---- Data for the task

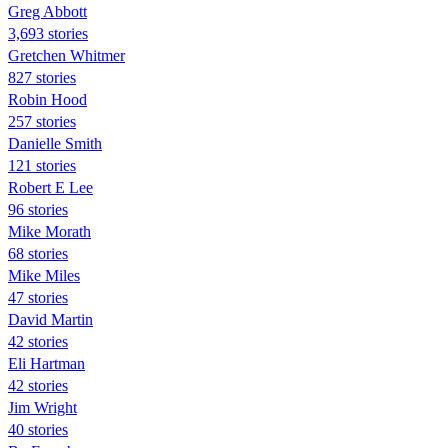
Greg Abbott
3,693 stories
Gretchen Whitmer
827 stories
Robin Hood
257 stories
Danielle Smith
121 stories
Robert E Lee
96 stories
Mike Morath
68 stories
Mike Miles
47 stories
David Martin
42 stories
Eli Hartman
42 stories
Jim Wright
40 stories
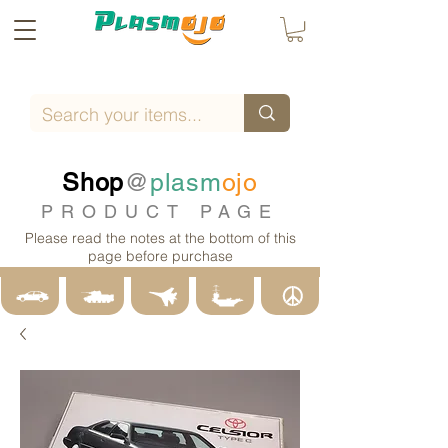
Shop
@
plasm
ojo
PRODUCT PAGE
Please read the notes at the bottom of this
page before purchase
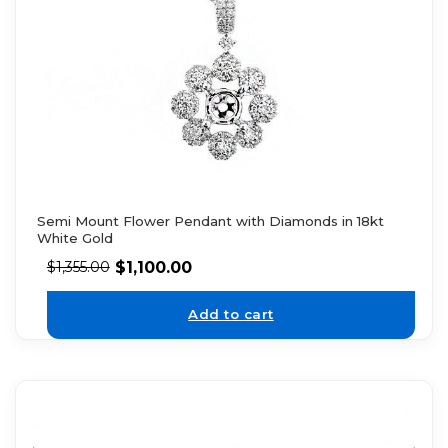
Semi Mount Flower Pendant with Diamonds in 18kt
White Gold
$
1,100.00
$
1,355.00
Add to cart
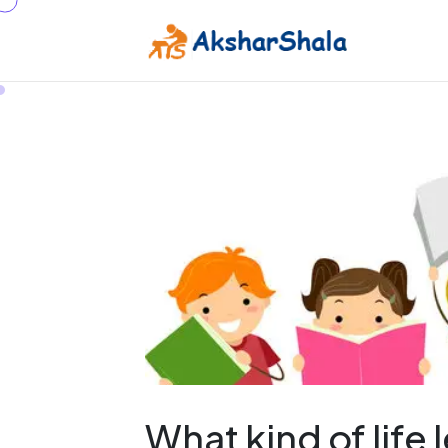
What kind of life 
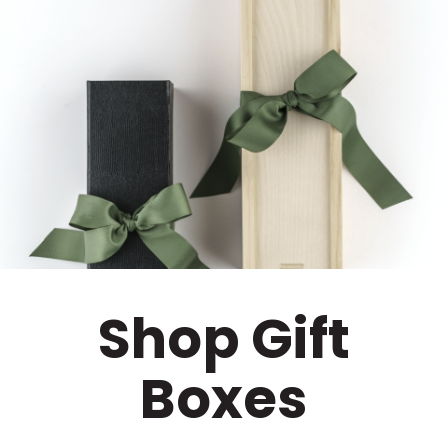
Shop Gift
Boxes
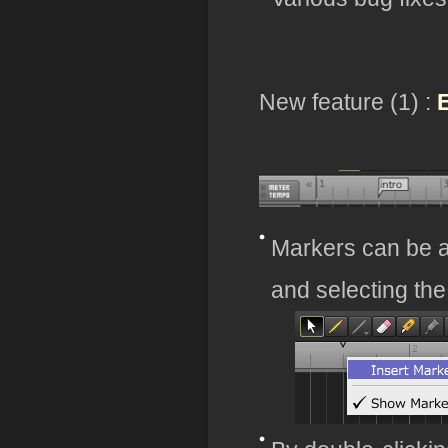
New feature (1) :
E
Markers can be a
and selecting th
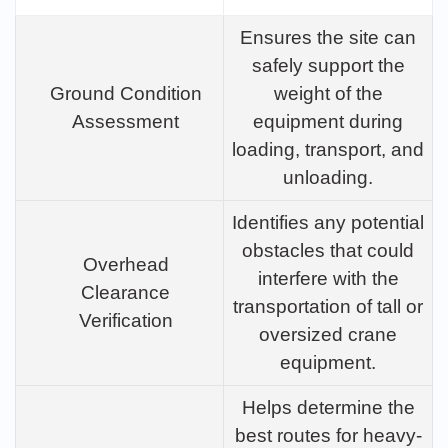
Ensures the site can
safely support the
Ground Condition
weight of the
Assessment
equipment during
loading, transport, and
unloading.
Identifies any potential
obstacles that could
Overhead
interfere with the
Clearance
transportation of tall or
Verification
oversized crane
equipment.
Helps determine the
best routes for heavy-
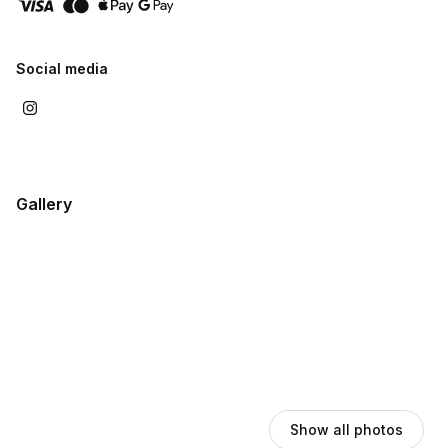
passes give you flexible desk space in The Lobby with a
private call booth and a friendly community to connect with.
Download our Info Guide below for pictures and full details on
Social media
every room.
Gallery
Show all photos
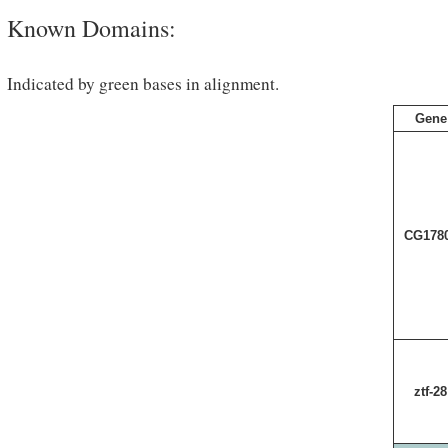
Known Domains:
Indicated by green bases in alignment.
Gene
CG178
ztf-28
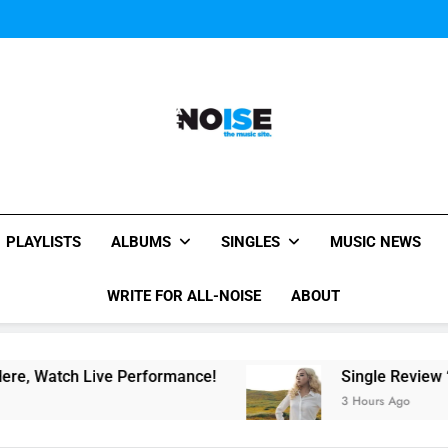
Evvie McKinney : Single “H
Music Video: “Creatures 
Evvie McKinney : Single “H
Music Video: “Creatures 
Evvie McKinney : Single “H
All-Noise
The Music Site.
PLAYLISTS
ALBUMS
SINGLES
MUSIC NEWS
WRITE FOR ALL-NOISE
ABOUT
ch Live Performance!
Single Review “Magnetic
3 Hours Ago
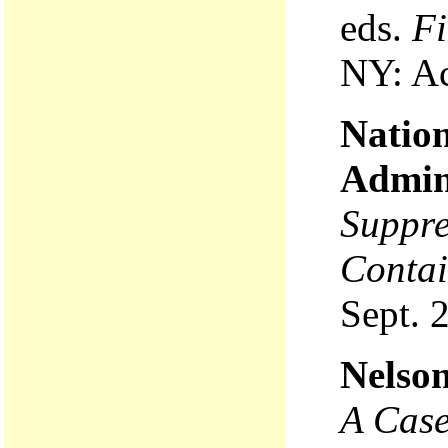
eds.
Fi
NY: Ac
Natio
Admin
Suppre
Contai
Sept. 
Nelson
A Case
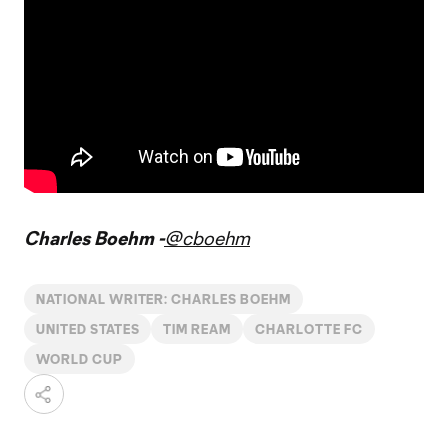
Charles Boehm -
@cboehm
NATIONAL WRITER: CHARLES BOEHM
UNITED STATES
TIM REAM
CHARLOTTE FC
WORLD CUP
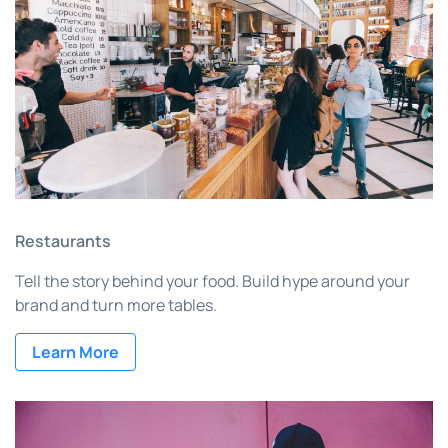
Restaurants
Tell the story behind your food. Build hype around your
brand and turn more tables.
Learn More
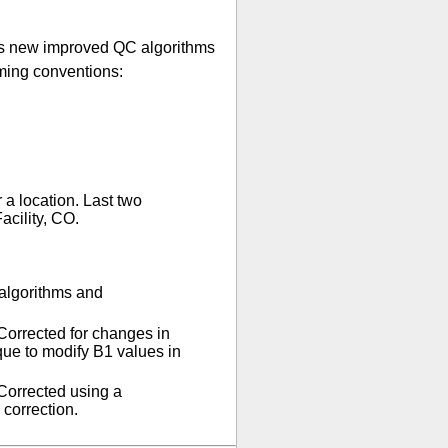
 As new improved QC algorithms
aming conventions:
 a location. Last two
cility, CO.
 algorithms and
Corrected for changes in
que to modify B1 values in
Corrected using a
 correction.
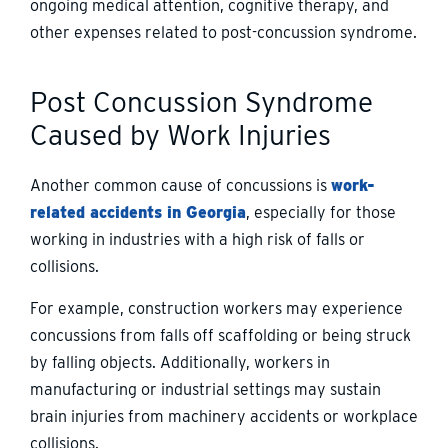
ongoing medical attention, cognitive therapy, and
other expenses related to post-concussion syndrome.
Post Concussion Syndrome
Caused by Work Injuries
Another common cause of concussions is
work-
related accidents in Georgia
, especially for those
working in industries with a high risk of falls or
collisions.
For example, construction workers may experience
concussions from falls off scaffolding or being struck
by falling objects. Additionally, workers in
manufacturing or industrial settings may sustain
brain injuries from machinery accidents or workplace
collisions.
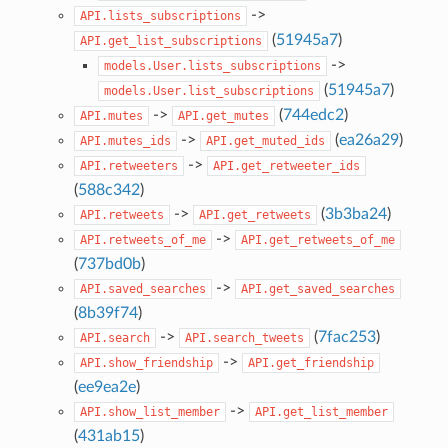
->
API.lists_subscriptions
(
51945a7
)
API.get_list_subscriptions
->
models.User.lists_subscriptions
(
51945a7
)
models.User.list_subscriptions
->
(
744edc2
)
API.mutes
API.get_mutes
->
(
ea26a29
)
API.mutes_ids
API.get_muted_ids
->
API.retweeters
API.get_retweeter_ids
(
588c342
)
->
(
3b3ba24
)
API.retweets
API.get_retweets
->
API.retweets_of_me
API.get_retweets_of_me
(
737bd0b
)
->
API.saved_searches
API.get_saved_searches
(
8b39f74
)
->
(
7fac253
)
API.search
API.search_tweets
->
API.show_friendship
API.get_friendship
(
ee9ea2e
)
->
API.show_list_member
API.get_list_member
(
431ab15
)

--------

Task statement » Beginning at the line above that contains "interfere with the" and going on through the line that contains "a location. Last two", please copy every line exactly, leaving the pictures out and adding nothing.

Response to the task »
interfere with the
Clearance
transportation of tall or
Verification
oversized crane
equipment.
Helps determine the
best routes for heavy-
passes give you flexible desk space in The Lobby with a
private call booth and a friendly community to connect with.
Download our Info Guide below for pictures and full details on
Social media
every room.
Gallery
Show all photos
Known Domains:
Indicated by green bases in alignment.
Gene
CG178
ztf-28
Evvie McKinney : Single “H
Music Video: “Creatures 
Evvie McKinney : Single “H
Music Video: “Creatures 
Evvie McKinney : Single “H
All-Noise
The Music Site.
PLAYLISTS
ALBUMS
SINGLES
MUSIC NEWS
WRITE FOR ALL-NOISE
ABOUT
ch Live Performance!
Single Review “Magnetic
3 Hours Ago
eds.
Fi
NY: Ac
Natio
Admin
Suppre
Contai
Sept. 
Nelson
A Case
Charles Boehm -
@cboehm
NATIONAL WRITER: CHARLES BOEHM
UNITED STATES
TIM REAM
CHARLOTTE FC
WORLD CUP
Restaurants
Tell the story behind your food. Build hype around your
brand and turn more tables.
Learn More
 As new improved QC algorithms
aming conventions:
 a location. Last two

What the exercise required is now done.